I have such schema
schema embeddings {
document embeddings {
field id type int {}
field text_embedding type tensor<double>(d0[960]) {
indexing: attribute | index
attribute {
distance-metric: euclidean
}
}
}
rank-profile distance {
num-threads-per-search:1
inputs {
query(query_embedding) tensor<double>(d0[960])
}
first-phase {
expression: distance(field, text_embedding)
}
}
}
and such query body:
body = {
'yql': 'select * from embeddings where ({approximate:false, targetHits:10} nearestNeighbor(text_embedding, query_embedding));',
"hits":10,
'input': {
'query(query_embedding)': [...],
},
'ranking': {
'profile': 'distance',
},
}
The thing is the output of this query returns different results depending on targetHits
parameter.
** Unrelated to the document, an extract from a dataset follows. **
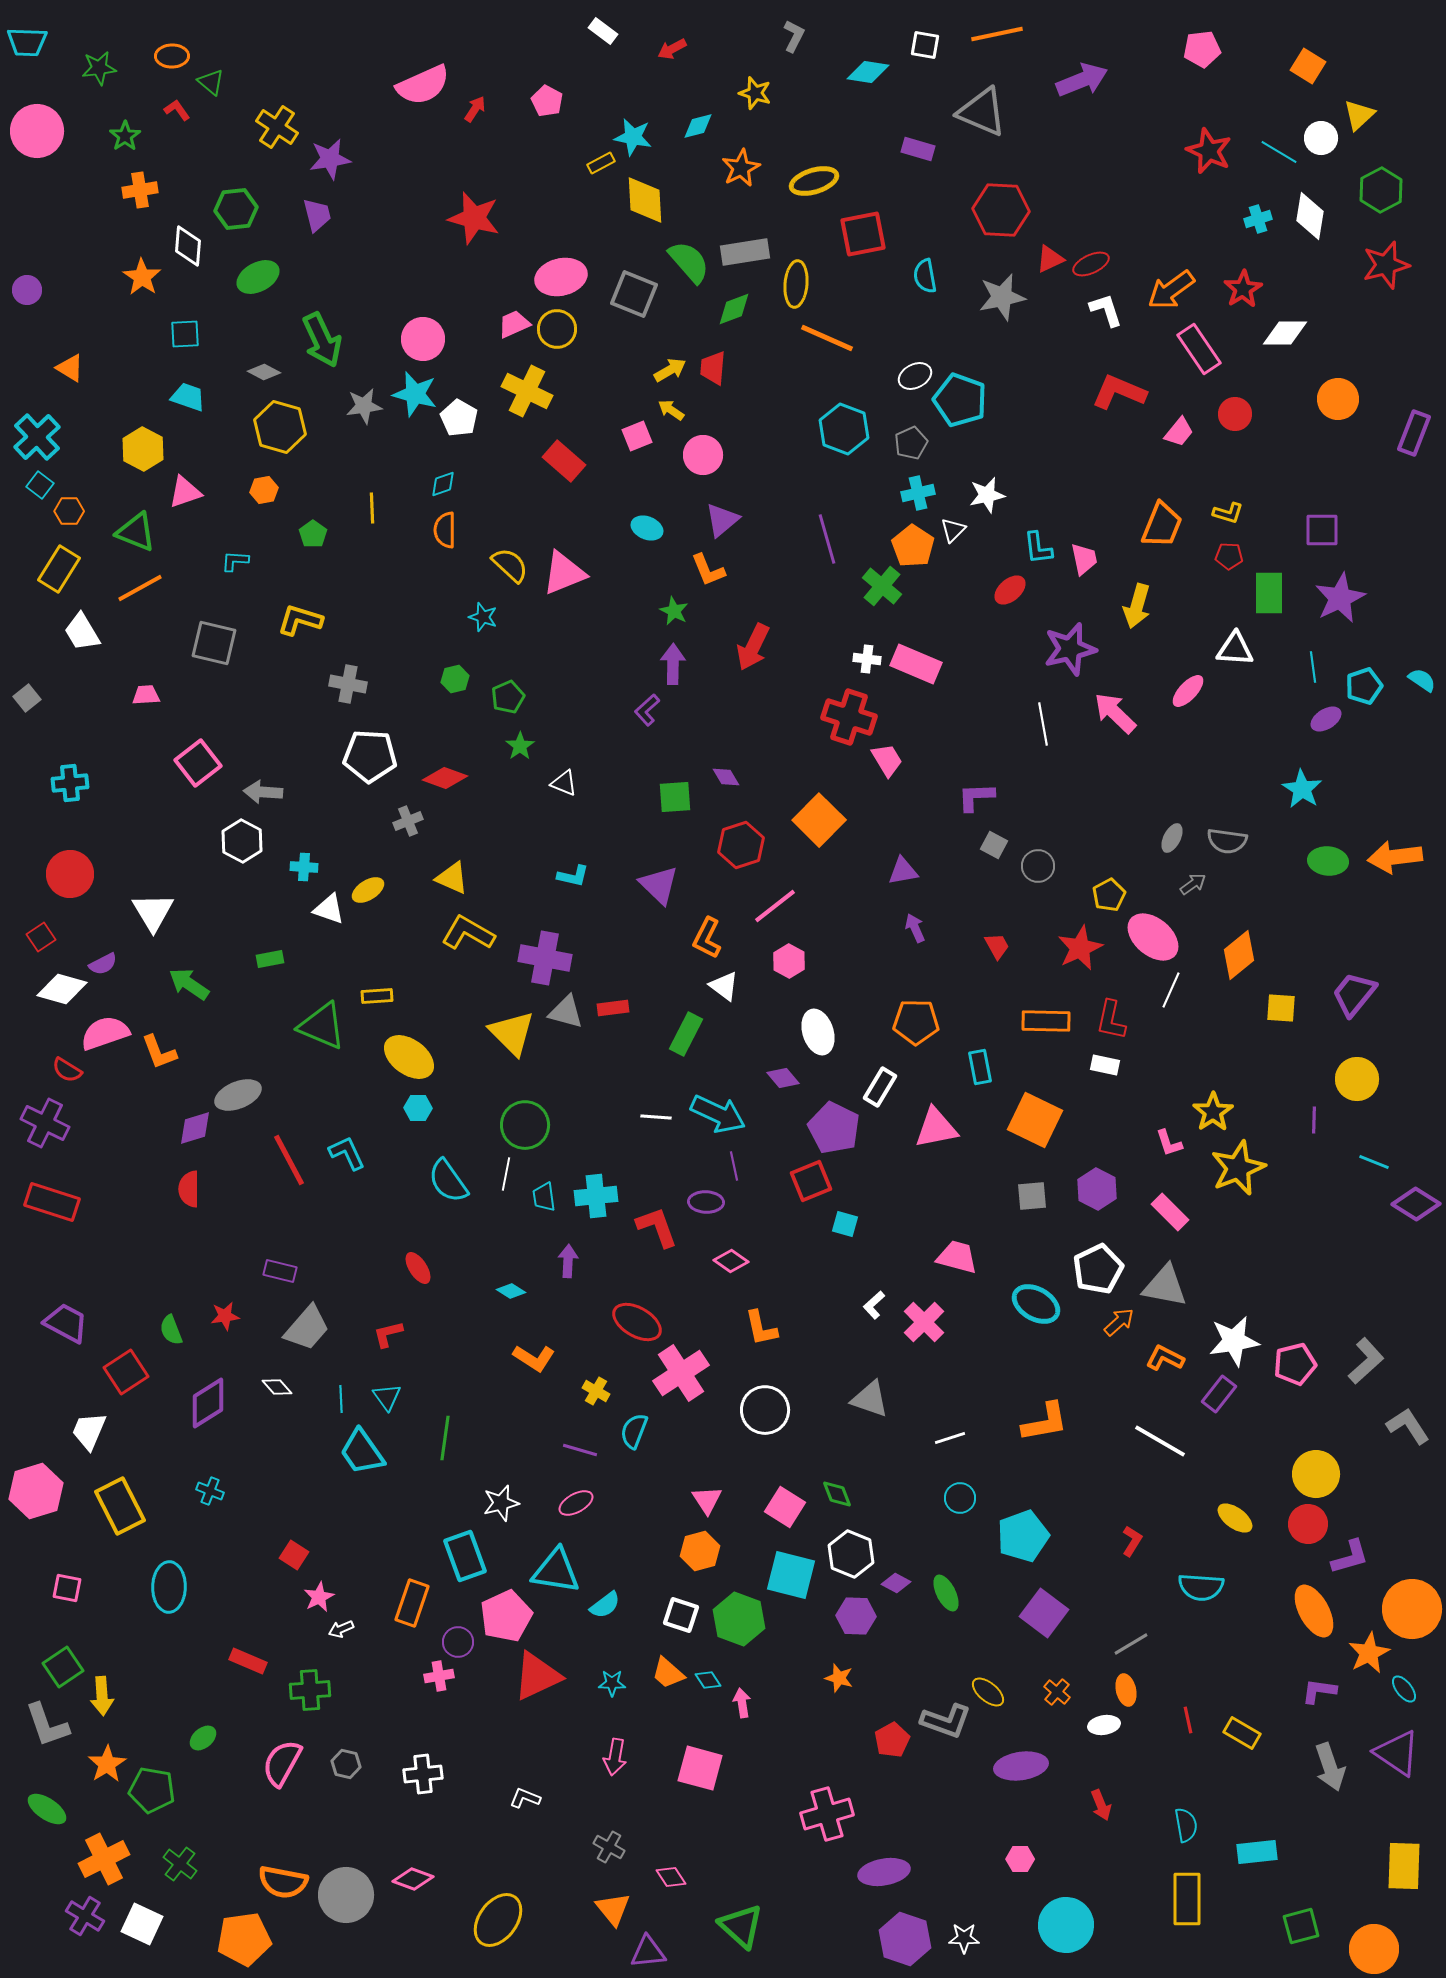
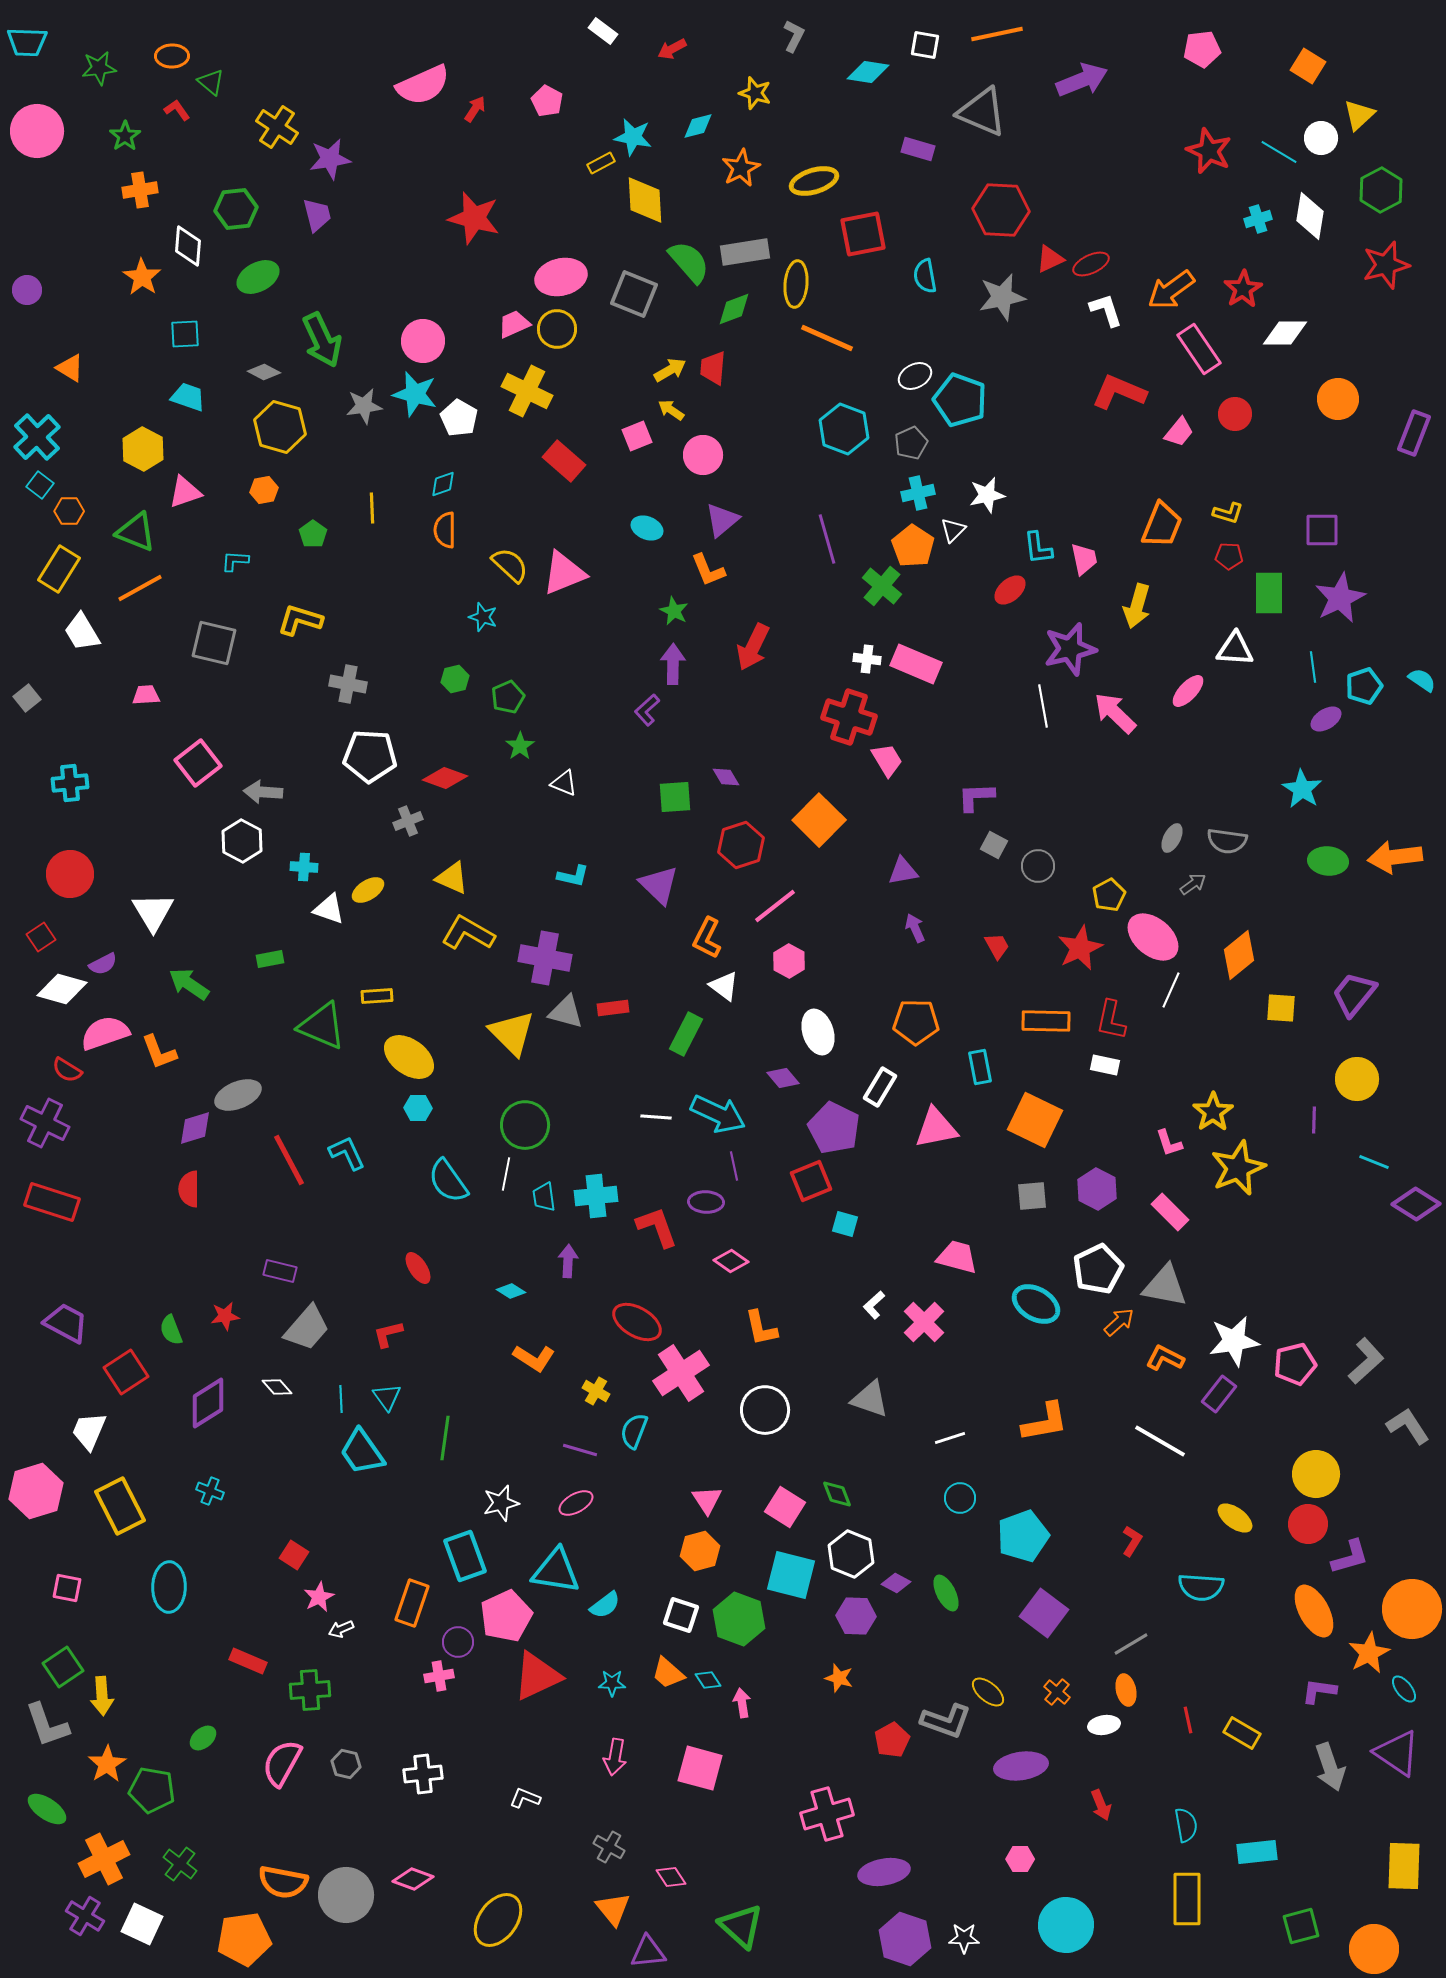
pink circle at (423, 339): moved 2 px down
white line at (1043, 724): moved 18 px up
For example, the top-1 distance for targetHits: 10
is 2.847000
, and the top-1 distance for targetHits: 200
is 3.028079
.
More of that, if I perform the same query using vespa cli:
vespa query -t http://query "select * from embeddings where ([{\"targetHits\":10}] nearestNeighbor(text_embedding, query_embedding));" \
"approximate=false" \
"ranking.profile=distance" \
"ranking.features.query(query_embedding)=[...]"
I'm receiving the third result:
{
"root": {
"id": "toplevel",
"relevance": 1.0,
"fields": {
"totalCount": 10
},
"coverage": {
"coverage": 100,
"documents": 1000000,
"full": true,
"nodes": 1,
"results": 1,
"resultsFull": 1
},
"children": [
{
"id": "id:embeddings:embeddings::926288",
"relevance": 0.8158006540357854,
...
where as we can see top-1 distance is 0.8158
So, how can I perform the exact and not approximate nearest neighbors search, which results do not depend on any parameters?